2004-02-12 @ 7:34 p.m.
He's back :D... *does a lil dance*.....


Pinky is back.. well for a tiny bit... so I got to talk to him :D this really cheered my mood up considerably. It's worrying how much him being back can change my mood!! Haha now when I am in a bad mood I can blame him :P - bet he will be glad to hear that...

Anyway, yesterday I started off not too badly, but after a while I started feeling really depressed. I can't really say that anything started the depressed feeling off... *thinks*... nope I just started to feel down and so I thought I would apply some make-up and do my hair nicely. I thought I might as well because I decided that I was going to go out in the evening and so I made myself feel a little bit better by making myself look nice.

I half started tidying my room, but otherwise I didn't really do anything as I was trying to save my energy to go out.

The evening was actually better than I had thought it would be. It felt very odd to be in a room full of older women.. but then some younger ladies turned up and they did all their meeting blahness.
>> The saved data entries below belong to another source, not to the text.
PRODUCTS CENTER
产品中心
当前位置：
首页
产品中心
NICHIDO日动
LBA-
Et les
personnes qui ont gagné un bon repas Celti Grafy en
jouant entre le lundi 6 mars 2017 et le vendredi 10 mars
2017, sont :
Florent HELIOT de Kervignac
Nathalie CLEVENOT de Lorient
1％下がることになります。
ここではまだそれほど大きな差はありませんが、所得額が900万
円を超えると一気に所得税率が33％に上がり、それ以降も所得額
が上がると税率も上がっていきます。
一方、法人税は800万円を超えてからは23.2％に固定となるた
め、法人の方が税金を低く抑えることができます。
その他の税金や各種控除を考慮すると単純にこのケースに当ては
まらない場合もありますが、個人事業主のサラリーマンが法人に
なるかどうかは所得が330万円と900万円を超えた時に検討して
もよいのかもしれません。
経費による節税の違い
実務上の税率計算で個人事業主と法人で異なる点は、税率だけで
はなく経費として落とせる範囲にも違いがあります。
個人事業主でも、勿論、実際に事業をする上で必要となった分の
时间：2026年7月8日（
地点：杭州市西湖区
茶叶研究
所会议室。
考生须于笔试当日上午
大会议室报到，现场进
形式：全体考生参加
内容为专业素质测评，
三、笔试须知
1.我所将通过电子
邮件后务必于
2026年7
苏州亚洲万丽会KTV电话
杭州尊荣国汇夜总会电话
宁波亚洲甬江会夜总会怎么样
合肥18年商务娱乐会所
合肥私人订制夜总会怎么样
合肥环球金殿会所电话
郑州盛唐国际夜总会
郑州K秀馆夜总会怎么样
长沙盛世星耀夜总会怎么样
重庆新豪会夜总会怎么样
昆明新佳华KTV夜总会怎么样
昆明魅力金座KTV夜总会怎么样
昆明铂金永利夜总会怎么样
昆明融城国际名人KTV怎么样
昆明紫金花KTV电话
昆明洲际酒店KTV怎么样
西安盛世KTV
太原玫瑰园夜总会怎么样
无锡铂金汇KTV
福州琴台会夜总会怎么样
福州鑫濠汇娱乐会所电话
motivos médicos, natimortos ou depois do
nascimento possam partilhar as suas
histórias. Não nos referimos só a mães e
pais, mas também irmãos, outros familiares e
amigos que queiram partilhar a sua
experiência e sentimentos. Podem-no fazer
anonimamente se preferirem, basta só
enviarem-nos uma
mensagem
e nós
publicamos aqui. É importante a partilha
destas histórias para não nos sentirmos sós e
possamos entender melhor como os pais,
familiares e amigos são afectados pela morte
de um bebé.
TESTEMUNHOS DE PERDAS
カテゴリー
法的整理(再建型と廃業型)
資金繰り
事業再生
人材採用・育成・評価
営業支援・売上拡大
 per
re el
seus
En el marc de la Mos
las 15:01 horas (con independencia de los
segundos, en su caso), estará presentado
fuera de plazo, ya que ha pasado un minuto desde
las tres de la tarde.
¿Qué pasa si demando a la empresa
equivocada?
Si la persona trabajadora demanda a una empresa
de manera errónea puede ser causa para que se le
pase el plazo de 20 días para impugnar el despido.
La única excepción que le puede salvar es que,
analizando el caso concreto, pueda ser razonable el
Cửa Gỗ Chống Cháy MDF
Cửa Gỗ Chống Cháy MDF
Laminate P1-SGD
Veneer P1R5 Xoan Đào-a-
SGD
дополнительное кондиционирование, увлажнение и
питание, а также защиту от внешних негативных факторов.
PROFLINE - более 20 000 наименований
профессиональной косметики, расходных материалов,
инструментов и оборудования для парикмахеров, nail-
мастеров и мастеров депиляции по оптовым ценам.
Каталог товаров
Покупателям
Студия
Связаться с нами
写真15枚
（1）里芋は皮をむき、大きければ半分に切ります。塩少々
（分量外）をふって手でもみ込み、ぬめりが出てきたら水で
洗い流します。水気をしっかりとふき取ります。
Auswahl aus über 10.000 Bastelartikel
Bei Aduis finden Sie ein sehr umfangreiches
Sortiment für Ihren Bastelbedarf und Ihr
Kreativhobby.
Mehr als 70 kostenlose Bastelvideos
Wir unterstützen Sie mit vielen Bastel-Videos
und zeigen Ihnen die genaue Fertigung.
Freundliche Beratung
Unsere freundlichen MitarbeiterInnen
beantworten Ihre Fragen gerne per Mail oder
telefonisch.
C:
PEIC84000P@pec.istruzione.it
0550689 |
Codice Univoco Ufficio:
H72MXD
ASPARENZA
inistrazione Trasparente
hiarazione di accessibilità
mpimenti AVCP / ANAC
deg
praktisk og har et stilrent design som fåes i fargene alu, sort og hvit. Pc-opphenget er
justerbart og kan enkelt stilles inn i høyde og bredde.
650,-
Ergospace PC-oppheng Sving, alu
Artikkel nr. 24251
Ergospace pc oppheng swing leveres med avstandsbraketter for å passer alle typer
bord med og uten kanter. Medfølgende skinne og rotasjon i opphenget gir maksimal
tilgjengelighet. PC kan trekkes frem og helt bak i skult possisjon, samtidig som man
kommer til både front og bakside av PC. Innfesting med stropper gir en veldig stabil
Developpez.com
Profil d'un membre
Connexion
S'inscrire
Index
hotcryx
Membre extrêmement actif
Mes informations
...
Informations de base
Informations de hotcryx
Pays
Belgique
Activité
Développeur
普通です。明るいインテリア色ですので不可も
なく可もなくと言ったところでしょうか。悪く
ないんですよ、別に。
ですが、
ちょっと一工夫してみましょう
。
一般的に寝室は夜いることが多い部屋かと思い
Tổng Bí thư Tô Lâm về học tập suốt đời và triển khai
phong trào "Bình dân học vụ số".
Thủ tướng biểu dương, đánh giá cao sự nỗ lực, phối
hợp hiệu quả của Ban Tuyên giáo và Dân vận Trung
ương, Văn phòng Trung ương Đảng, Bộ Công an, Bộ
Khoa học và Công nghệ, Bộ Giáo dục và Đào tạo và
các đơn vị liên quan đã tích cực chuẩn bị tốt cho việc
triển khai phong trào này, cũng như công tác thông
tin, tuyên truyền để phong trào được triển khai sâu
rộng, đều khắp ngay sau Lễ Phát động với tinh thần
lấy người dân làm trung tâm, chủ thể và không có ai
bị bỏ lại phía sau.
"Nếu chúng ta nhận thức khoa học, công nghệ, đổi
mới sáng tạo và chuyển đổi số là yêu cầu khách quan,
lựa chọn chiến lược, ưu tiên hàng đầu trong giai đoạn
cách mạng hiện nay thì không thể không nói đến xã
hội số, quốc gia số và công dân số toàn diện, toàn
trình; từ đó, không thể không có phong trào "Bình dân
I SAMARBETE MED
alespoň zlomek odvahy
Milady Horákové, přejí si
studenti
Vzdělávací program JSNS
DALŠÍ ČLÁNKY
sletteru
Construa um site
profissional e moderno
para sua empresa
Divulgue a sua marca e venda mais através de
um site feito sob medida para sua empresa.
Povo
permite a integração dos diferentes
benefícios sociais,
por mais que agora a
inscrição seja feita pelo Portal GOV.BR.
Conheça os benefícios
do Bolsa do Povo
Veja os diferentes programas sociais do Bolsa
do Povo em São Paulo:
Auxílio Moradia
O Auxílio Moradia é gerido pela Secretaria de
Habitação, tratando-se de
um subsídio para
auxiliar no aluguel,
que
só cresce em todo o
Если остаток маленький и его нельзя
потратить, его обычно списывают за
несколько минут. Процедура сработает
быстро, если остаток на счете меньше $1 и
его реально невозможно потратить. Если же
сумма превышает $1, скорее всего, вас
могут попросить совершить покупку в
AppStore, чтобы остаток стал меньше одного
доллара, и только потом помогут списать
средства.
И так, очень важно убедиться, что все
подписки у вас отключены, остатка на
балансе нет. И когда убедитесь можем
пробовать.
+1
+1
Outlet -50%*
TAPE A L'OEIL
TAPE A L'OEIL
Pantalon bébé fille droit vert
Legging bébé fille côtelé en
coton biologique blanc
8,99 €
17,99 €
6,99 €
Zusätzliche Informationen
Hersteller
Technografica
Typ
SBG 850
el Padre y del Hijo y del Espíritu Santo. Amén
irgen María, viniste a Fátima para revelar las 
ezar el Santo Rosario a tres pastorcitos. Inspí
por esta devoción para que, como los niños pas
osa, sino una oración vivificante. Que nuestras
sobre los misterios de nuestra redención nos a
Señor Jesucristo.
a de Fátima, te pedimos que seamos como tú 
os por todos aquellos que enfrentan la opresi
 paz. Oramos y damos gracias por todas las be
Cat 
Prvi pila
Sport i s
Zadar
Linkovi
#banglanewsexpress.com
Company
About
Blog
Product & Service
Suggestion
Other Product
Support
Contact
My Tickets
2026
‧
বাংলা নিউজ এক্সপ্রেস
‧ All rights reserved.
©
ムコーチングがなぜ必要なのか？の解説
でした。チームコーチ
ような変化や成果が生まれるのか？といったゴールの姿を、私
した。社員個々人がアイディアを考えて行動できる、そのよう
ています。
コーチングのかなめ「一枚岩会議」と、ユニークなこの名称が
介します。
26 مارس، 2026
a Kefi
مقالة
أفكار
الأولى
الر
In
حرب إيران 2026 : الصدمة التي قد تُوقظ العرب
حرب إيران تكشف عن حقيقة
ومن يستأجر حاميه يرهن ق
The actual Encaustic Art demonstration and talk was really good. I will definitely be buying a kit and supplies from the guy who demonstrated it. You can see his site here. I think mum enjoyed going to it because it was only up the road from our house and she wouldn't go on her own... or I doubt she would so it gave her the opportunity to do something different. Maybe we will go again if they have another interesting talk going on.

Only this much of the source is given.